Introduction to a Proposed Collection

[IN DREAMS BEGIN RESPONSIBILITIES: A JONATHAN ROSENBAUM READER]

This is an early, abbreviated draft of an introduction to a proposed collection of mine that has subsequently found a publisher (Hat & Beard Press [Los Angeles]/Invisible Republic [Chicago]). I posted this early draft to use in a workshop that I was conducting at Kino klub Split (June 17-22) in Croatia, based on certain concepts proposed in this book. –- J.R.

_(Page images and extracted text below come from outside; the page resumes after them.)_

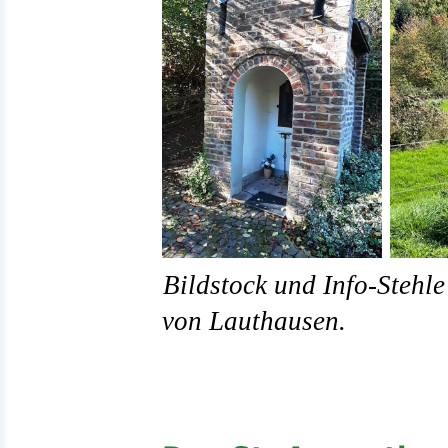
Bildstock und Info-Stehl
von Lauthausen.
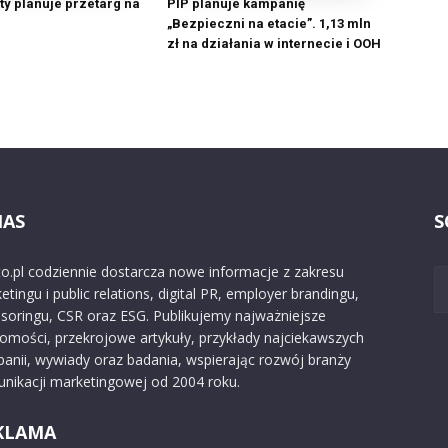
ty planuje przetarg na
PIP planuje kampanię
„Bezpieczni na etacie”. 1,13 mln
zł na działania w internecie i OOH
NAS
S
o.pl codziennie dostarcza nowe informacje z zakresu
etingu i public relations, digital PR, employer brandingu,
soringu, CSR oraz ESG. Publikujemy najważniejsze
omości, przekrojowe artykuły, przykłady najciekawszych
anii, wywiady oraz badania, wspierając rozwój branży
nikacji marketingowej od 2004 roku.
KLAMA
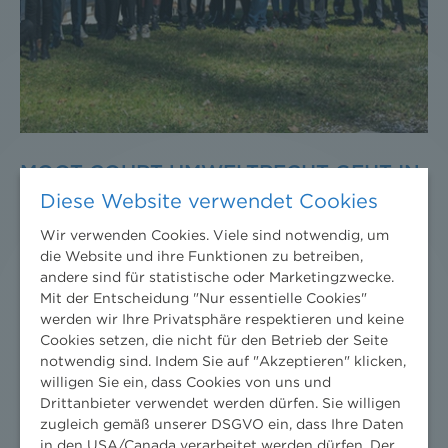
MOOT COURT UMWELTRECHT GEHT IN
DIE SECHSTE RUNDE
Diese Website verwendet Cookies
Wir verwenden Cookies. Viele sind notwendig, um
25. März 2019
News
/
News aktuell
/
2019
die Website und ihre Funktionen zu betreiben,
Studierende aus ganz Österreich simulieren ein
andere sind für statistische oder Marketingzwecke.
Mit der Entscheidung "Nur essentielle Cookies"
Skigebietserweiterungsprojekt der Leoganger
werden wir Ihre Privatsphäre respektieren und keine
Bergbahnen GmbH
Cookies setzen, die nicht für den Betrieb der Seite
notwendig sind. Indem Sie auf "Akzeptieren" klicken,
willigen Sie ein, dass Cookies von uns und
Drittanbieter verwendet werden dürfen. Sie willigen
zugleich gemäß unserer DSGVO ein, dass Ihre Daten
18. Oktober 2023, 07:00
-
15:00
in den USA/Canada verarbeitet werden dürfen. Der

So complex is reality, and so fragmentary                                      and simplified is history, that an 
omniscient observer could write an 
indefinite, almost infinite, number of 
biographies of a man, each emphasizing 
different facts; we would have to read 
many of them before we realized that 
the protagonist was the same.
               Jorge Luis Borges, 1943

I get a great laugh from artists who 
ridicule the critics as parasites and 
artists manqués —- such a horrible joke. 
I can't imagine a more perfect art form, 
a more perfect career than criticism. I 
can't imagine anything more valuable to 
do, and I’ve always felt that way.
                     Manny Farber, 1977

First, a few ground rules. Because most of us live in a culture where our marketers also tend to be our preferred epistemologists, editors, and censors, I want to override their usual restrictions that govern collections of this kind by drawing upon my literary criticism and my music criticism (mostly of jazz) as well as the film criticism that I’m usually known for, meanwhile charting some of the potential and actual interactivity between these arts in order to define some of the attributes of my own particular niche-market, at least as I’m defining and addressing it here. And because appreciation is what’s being foregrounded, I’ve mostly avoided my negative reviews. Although the selection encompasses almost six decades, during which some of my tastes shifted, I’ve tried to respect a certain continuity of subjects, concerns, and works regarding film, music, literature, and dreams.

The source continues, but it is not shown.